[[ LISTED RECORDS open ]]
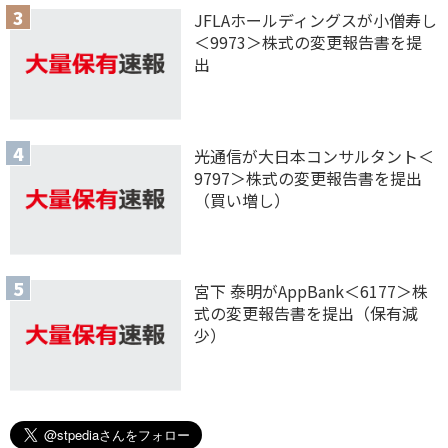
JFLAホールディングスが小僧寿し
＜9973＞株式の変更報告書を提
出
光通信が大日本コンサルタント＜
9797＞株式の変更報告書を提出
（買い増し）
宮下 泰明がAppBank＜6177＞株
式の変更報告書を提出（保有減
少）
[[ LISTED RECORDS closed ]]
> _WHAT YOU HAVE TO DO_: The whole of the data needs to be copied word for word, though not its pictures.

> _COMPLETED EXERCISE_:
JFLAホールディングスが小僧寿し
＜9973＞株式の変更報告書を提
出
光通信が大日本コンサルタント＜
9797＞株式の変更報告書を提出
（買い増し）
宮下 泰明がAppBank＜6177＞株
式の変更報告書を提出（保有減
少）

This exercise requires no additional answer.